ENTRIES PROVIDED section start

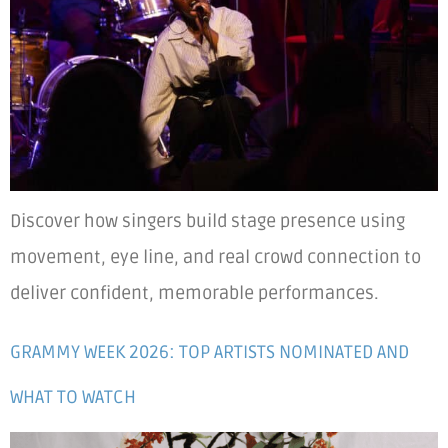
Discover how singers build stage presence using
movement, eye line, and real crowd connection to
deliver confident, memorable performances.
GRAMMY WEEK 2026: TOP ARTISTS NOMINATED AND
WHAT TO WATCH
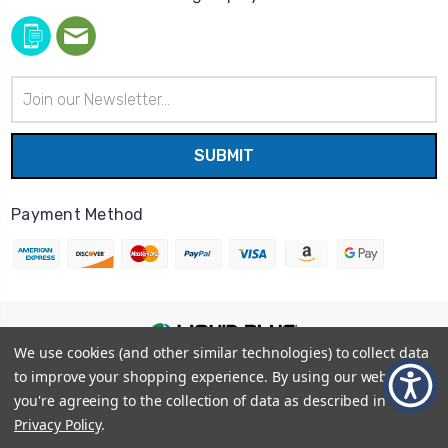
Email
Address
Payment Method
We use cookies (and other similar technologies) to collect data
© 2026
Liquid Blue
|
Sitemap
to improve your shopping experience.
By using our website,
Privacy Policy
|
Terms and Conditions
you're agreeing to the collection of data as described in our
Shipping Info
|
Return/Refund Policy
Privacy Policy
.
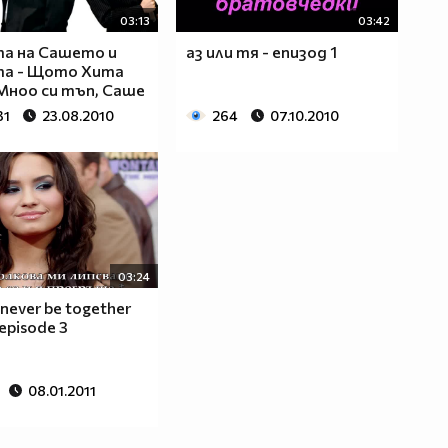
03:13
03:42
а на Сашето и
аз или тя - епизод 1
та - Щото Xита
Мноо си тъп, Саше
31
23.08.2010
264
07.10.2010
03:24
 never be together
 episode 3
08.01.2011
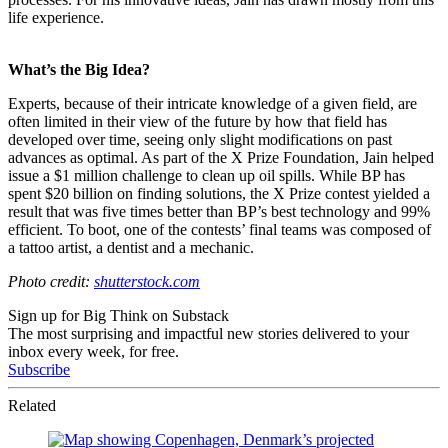
life experience.
What’s the Big Idea?
Experts, because of their intricate knowledge of a given field, are
often limited in their view of the future by how that field has
developed over time, seeing only slight modifications on past
advances as optimal. As part of the X Prize Foundation, Jain helped
issue a $1 million challenge to clean up oil spills. While BP has
spent $20 billion on finding solutions, the X Prize contest yielded a
result that was five times better than BP’s best technology and 99%
efficient. To boot, one of the contests’ final teams was composed of
a tattoo artist, a dentist and a mechanic.
Photo credit:
shutterstock.com
Sign up for Big Think on Substack
The most surprising and impactful new stories delivered to your
inbox every week, for free.
Subscribe
Related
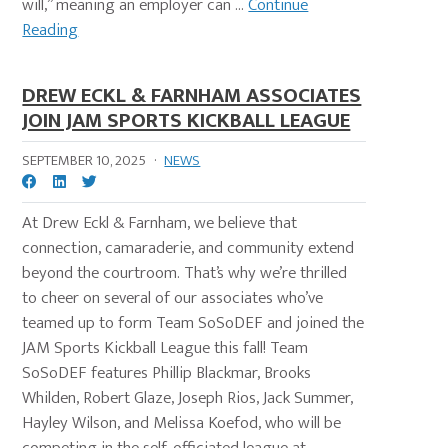
will,” meaning an employer can ...
Continue
Reading
DREW ECKL & FARNHAM ASSOCIATES
JOIN JAM SPORTS KICKBALL LEAGUE
SEPTEMBER 10, 2025
·
NEWS
At Drew Eckl & Farnham, we believe that
connection, camaraderie, and community extend
beyond the courtroom. That’s why we’re thrilled
to cheer on several of our associates who’ve
teamed up to form Team SoSoDEF and joined the
JAM Sports Kickball League this fall! Team
SoSoDEF features Phillip Blackmar, Brooks
Whilden, Robert Glaze, Joseph Rios, Jack Summer,
Hayley Wilson, and Melissa Koefod, who will be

ENTRIES PROVIDED section end

Reproduce, exactly and only, the lines of the records above starting at the line with "developed over time, seeing" and ending at the line with "JOIN JAM SPORTS KICKBALL LEAGUE", both included. Leave every picture out.

developed over time, seeing only slight modifications on past
advances as optimal. As part of the X Prize Foundation, Jain helped
issue a $1 million challenge to clean up oil spills. While BP has
spent $20 billion on finding solutions, the X Prize contest yielded a
result that was five times better than BP’s best technology and 99%
efficient. To boot, one of the contests’ final teams was composed of
a tattoo artist, a dentist and a mechanic.
Photo credit:
shutterstock.com
Sign up for Big Think on Substack
The most surprising and impactful new stories delivered to your
inbox every week, for free.
Subscribe
Related
will,” meaning an employer can ...
Continue
Reading
DREW ECKL & FARNHAM ASSOCIATES
JOIN JAM SPORTS KICKBALL LEAGUE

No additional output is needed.